━━━━━ EXTRACTED ENTRIES ━━━━━

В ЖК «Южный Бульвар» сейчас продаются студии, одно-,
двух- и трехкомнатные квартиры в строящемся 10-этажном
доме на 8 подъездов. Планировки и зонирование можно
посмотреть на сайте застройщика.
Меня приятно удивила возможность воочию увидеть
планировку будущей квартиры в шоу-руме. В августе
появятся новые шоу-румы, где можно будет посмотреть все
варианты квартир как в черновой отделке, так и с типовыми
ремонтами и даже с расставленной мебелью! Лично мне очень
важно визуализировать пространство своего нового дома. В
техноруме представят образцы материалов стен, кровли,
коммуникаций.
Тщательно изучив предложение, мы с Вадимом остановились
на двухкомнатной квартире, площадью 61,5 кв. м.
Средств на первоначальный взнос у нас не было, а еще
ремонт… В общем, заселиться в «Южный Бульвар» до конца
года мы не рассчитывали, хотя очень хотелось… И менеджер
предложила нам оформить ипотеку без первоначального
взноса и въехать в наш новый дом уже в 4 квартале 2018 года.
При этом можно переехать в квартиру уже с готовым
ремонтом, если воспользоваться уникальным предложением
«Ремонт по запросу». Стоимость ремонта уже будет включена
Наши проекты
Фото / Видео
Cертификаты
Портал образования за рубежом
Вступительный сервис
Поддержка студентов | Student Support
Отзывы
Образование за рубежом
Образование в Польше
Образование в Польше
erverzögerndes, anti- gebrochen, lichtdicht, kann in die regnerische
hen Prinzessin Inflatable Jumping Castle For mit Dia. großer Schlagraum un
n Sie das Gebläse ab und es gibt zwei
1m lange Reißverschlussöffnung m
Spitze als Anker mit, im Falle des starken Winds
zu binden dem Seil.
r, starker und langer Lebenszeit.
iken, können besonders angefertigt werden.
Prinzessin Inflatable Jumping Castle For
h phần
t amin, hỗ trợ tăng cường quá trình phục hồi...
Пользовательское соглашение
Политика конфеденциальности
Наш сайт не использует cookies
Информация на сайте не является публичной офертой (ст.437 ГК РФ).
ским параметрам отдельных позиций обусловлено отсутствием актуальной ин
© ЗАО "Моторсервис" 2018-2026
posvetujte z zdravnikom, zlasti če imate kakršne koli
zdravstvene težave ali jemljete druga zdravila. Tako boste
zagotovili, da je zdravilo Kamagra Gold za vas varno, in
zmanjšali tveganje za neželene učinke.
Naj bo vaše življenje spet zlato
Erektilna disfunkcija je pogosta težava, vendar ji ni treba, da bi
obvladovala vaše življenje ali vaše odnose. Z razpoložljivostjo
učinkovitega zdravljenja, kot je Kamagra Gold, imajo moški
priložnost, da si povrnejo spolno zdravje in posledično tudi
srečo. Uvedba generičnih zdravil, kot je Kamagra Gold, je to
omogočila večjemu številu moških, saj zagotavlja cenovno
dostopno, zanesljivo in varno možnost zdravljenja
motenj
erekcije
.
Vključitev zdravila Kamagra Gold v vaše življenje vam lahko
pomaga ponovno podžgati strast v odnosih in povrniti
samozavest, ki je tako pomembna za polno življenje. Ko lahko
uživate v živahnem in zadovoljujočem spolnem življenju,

━━━━━

- YOUR TASK -
Scan the entries above and show each line that contains the word "сайте".

- REPLY -
посмотреть на сайте застройщика.
Информация на сайте не является публичной офертой (ст.437 ГК РФ).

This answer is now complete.